* **WHAT IS EXPECTED**:
Go through the material and copy each line in which the word "react" shows up.

((

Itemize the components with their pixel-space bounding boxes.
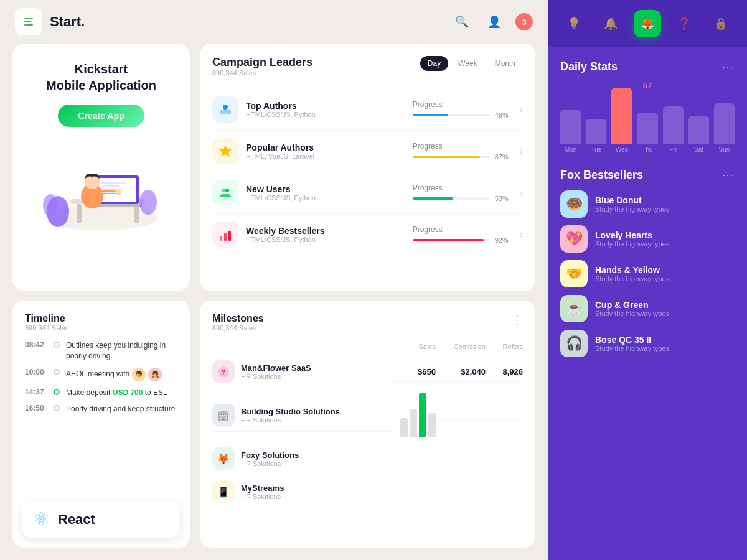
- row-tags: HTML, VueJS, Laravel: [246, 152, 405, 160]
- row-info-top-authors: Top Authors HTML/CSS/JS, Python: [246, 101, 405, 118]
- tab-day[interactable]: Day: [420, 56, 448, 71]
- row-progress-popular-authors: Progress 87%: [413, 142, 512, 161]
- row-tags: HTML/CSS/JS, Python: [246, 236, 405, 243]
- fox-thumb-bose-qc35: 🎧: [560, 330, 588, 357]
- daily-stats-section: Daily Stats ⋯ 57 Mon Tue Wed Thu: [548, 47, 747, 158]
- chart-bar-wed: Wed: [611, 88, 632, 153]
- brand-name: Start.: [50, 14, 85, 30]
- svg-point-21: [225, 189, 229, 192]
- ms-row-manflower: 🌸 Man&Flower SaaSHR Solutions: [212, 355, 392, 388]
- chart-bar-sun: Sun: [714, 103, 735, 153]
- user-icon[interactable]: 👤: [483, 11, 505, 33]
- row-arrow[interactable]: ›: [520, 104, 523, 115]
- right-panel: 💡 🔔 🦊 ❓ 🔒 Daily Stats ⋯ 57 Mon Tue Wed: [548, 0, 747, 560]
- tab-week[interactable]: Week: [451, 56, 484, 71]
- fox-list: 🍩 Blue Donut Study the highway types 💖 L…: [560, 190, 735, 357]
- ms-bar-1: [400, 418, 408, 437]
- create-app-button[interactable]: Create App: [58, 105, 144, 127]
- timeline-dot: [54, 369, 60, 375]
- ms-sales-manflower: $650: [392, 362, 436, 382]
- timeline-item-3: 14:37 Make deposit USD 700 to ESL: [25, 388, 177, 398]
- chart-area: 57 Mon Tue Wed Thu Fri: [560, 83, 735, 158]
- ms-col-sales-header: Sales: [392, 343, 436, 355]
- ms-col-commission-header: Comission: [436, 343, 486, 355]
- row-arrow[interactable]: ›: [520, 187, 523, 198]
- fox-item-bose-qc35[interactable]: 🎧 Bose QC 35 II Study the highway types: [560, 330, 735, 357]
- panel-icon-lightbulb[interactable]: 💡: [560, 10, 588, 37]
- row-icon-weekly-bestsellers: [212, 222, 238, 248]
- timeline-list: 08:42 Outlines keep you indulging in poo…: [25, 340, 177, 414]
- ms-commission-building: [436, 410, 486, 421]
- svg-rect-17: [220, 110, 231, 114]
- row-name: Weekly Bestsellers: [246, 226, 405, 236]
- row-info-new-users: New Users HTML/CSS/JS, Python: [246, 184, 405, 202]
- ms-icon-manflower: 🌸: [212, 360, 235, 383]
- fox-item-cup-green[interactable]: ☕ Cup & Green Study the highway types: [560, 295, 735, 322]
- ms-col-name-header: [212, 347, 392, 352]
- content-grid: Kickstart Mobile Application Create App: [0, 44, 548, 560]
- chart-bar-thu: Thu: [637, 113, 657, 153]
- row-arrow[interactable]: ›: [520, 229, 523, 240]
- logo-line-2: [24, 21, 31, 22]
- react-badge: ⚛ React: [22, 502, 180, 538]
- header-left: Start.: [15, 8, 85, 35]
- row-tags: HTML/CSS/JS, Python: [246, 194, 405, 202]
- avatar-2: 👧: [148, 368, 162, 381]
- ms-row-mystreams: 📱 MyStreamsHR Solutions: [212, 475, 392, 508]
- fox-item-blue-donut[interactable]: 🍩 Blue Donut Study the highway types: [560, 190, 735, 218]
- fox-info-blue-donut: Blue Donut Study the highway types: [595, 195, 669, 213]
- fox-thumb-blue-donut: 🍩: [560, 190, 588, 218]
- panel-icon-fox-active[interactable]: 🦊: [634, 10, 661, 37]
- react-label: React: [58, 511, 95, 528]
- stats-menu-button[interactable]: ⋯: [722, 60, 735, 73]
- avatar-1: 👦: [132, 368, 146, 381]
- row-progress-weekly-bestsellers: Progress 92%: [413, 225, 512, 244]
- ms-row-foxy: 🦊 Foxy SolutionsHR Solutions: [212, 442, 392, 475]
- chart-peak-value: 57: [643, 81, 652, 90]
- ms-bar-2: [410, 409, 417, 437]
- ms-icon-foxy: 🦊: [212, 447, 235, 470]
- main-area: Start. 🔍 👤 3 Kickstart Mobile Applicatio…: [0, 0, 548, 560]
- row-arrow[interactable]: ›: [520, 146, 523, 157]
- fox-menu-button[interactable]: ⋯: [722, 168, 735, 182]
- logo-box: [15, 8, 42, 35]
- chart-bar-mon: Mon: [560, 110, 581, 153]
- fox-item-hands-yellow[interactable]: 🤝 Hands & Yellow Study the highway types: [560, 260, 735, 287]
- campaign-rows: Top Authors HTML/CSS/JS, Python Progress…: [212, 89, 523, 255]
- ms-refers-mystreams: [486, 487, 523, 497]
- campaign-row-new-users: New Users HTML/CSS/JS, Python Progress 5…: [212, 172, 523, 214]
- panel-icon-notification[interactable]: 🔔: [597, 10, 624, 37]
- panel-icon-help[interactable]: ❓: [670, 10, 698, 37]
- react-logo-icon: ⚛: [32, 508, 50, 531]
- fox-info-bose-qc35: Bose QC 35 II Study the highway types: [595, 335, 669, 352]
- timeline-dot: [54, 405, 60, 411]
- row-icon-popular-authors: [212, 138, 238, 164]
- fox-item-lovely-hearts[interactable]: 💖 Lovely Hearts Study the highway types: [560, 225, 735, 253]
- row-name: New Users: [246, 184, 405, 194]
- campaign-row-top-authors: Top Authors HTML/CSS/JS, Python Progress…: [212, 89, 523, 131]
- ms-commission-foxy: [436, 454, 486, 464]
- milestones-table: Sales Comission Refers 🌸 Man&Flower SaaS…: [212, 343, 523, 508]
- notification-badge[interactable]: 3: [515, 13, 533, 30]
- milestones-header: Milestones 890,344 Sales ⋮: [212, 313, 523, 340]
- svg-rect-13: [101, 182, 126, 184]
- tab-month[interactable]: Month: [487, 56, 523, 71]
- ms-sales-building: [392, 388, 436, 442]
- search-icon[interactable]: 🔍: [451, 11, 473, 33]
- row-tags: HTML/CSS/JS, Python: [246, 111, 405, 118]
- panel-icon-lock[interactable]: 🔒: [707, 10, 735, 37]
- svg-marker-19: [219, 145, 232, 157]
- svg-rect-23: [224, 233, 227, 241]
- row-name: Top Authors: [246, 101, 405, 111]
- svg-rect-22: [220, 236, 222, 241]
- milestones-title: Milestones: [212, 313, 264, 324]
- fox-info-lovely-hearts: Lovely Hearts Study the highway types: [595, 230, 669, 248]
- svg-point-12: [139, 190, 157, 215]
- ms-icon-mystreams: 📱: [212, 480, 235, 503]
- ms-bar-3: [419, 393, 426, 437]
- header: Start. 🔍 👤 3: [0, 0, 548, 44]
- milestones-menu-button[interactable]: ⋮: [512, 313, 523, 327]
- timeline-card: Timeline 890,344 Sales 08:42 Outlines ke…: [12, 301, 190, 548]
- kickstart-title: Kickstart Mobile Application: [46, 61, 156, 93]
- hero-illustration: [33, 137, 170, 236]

))
((

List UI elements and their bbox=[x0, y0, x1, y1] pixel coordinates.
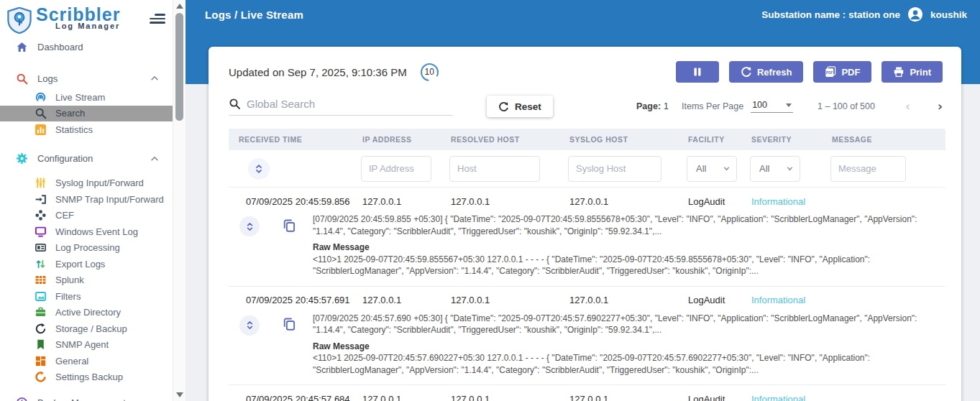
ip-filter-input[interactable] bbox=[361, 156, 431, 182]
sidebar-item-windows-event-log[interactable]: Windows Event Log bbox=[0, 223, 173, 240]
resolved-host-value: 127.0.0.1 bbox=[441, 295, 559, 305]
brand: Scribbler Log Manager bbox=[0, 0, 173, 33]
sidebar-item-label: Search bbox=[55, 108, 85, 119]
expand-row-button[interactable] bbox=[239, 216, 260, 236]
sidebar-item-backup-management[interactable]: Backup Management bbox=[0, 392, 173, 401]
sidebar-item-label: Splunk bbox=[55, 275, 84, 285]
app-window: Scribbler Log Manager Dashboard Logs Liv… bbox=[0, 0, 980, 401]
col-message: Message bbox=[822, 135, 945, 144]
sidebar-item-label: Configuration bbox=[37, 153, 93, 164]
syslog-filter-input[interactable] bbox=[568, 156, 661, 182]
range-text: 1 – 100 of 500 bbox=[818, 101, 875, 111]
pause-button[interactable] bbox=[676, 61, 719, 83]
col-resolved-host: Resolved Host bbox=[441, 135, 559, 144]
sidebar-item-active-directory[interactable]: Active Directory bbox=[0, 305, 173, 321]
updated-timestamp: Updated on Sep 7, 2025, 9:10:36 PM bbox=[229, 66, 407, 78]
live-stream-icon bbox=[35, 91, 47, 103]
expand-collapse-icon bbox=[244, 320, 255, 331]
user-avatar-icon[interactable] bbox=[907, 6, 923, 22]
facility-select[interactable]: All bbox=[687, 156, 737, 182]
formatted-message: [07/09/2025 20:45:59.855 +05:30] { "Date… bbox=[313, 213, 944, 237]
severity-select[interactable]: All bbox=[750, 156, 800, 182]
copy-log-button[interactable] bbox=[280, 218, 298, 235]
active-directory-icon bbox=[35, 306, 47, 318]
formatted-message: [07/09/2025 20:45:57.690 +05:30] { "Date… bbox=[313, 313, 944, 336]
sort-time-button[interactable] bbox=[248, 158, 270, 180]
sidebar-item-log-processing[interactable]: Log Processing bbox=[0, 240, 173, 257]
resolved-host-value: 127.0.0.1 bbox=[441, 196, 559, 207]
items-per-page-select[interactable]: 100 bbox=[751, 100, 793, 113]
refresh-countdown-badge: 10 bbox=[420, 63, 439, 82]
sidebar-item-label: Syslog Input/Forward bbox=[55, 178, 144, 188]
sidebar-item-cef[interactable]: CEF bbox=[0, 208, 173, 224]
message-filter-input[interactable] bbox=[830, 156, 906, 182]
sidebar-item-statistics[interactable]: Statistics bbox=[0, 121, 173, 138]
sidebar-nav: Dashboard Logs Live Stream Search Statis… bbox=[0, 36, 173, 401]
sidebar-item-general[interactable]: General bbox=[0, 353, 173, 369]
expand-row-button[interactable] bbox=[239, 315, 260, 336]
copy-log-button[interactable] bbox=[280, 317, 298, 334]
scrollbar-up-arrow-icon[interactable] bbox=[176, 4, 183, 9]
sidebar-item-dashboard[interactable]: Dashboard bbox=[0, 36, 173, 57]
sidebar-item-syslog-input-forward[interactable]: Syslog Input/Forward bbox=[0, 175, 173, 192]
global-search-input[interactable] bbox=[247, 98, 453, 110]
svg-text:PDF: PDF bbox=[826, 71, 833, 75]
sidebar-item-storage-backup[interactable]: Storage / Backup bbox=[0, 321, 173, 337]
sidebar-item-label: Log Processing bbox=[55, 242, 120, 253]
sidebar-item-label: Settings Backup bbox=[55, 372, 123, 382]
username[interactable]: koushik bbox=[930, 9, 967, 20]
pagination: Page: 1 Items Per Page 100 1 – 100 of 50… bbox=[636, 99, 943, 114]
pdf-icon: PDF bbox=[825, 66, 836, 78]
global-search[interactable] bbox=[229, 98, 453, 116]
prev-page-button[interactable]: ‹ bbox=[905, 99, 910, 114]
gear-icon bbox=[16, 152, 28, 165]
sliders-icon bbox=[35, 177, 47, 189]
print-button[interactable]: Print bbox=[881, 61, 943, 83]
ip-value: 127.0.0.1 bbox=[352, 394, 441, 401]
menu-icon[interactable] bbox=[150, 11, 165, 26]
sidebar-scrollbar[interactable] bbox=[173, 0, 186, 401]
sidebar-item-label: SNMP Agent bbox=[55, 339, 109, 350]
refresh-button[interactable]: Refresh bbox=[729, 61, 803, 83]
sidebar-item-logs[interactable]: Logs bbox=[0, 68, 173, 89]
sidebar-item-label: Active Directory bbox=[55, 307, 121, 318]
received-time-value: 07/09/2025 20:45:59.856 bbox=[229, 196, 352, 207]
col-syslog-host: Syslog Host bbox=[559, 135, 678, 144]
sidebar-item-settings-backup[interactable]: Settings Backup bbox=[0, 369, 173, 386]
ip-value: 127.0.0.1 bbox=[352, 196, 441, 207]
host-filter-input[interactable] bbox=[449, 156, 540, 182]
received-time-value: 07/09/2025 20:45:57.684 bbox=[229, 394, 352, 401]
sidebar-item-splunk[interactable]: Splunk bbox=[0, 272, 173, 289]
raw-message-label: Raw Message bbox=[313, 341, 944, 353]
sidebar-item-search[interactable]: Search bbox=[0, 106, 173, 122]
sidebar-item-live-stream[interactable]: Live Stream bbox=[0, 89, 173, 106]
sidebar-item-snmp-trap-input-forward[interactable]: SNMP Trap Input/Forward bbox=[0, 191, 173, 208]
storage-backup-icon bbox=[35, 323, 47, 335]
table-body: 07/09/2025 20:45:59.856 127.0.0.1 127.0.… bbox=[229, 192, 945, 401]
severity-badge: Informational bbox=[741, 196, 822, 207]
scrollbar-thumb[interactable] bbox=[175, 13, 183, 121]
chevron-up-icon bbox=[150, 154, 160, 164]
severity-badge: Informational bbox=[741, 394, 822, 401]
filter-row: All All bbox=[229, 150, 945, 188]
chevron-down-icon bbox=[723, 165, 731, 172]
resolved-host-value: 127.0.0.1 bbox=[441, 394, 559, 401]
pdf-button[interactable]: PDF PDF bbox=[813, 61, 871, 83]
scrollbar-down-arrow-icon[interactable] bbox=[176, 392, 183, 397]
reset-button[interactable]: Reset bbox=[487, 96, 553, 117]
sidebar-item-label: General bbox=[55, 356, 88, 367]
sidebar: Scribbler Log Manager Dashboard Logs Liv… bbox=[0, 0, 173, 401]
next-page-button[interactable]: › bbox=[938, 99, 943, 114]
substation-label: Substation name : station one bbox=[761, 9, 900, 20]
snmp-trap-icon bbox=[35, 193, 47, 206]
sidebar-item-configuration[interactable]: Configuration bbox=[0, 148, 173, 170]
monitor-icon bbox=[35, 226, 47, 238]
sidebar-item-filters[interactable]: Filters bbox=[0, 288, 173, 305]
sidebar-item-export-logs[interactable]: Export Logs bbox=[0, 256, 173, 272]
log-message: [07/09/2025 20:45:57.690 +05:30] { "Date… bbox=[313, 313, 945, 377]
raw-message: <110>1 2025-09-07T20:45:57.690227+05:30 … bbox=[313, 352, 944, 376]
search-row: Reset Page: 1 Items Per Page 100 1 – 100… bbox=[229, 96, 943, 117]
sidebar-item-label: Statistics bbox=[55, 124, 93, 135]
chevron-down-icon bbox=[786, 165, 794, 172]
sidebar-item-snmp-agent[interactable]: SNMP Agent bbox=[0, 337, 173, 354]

))

* **FINISHED TASK**:
- react-badge: ⚛ React: [22, 502, 180, 538]
- react-label: React: [58, 511, 95, 528]
- react-logo-icon: ⚛: [32, 508, 50, 531]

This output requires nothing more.